1.2 Candidates should send the following documents to ECA’s Postgraduate Service:

a) letter explaining the reasons why they wish to  be admitted in the Master’s or Doctorate Programs;

b) curriculum vitae with documented production;

c) The Research Project must be presented in Portuguese, in clear language, demonstrating grammatical and conceptual erudition. The Doctorate project, in relation to the Master’s, should contain: a greater degree of theoretic and methodological elaboration; greater profundity and complexity of the research object, uniqueness and originality of theme, an obligatory research hypothesis.
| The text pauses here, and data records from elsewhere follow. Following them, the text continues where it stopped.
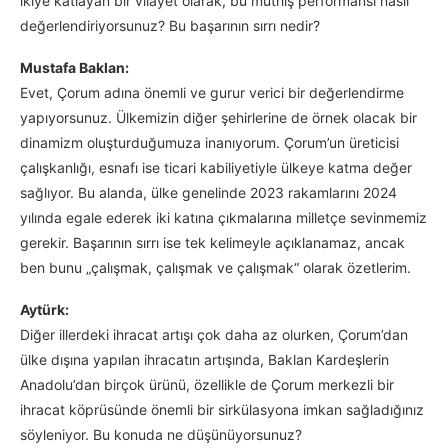
ikiye katlayan bir vilayet olarak, bu müthiş performansı nasıl
değerlendiriyorsunuz? Bu başarının sırrı nedir?
Mustafa Baklan:
Evet, Çorum adına önemli ve gurur verici bir değerlendirme
yapıyorsunuz. Ülkemizin diğer şehirlerine de örnek olacak bir
dinamizm oluşturduğumuza inanıyorum. Çorum’un üreticisi
çalışkanlığı, esnafı ise ticari kabiliyetiyle ülkeye katma değer
sağlıyor. Bu alanda, ülke genelinde 2023 rakamlarını 2024
yılında egale ederek iki katına çıkmalarına milletçe sevinmemiz
gerekir. Başarının sırrı ise tek kelimeyle açıklanamaz, ancak
ben bunu „çalışmak, çalışmak ve çalışmak“ olarak özetlerim.
Aytürk:
Diğer illerdeki ihracat artışı çok daha az olurken, Çorum’dan
ülke dışına yapılan ihracatın artışında, Baklan Kardeşlerin
Anadolu’dan birçok ürünü, özellikle de Çorum merkezli bir
ihracat köprüsünde önemli bir sirkülasyona imkan sağladığınız
söyleniyor. Bu konuda ne düşünüyorsunuz?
It should be structured in the form of topics, and no more than 20 double-spaced pages long, including the bibliography, complying to the structure described below.

Cover

Should contain the following information:

1. Candidate’s Name

2. Program Name

3. Research Area

4. Self-explanatory title

5. Level of project (Masters or Doctorate)

Research Project

Page 01

Title and Abstract (up to 05 lines)

1. Research Summary

Schematization of project in parts, chapters, topics.

2. Introduction

Pertinence and adequacy of project for Program and the chosen Major.

3. Object

Research subject and problem – Justification as to its relevancy and originality.

4.Theoretical Reference Table

Insertion of project in existing research and revision of basic bibliography.

5. Objectives

General and specific; theoretical and practical.

6. Methodological Procedures

Explanation of investigative methods and techniques; their adaptation to the project.

7. Final Considerations

8. Bibliographic References

Maximum 3 pages

9. Chronology of Research Activities

d) copy of graduation diploma or diplomas, authenticated by Brazilian Consul in the country;

e) academic history, authenticated by Brazilian Consulate in the country;

f) two letters by teachers or researchers from the institution that issued the undergraduate or master’s diploma, attesting to the candidate’s academic report.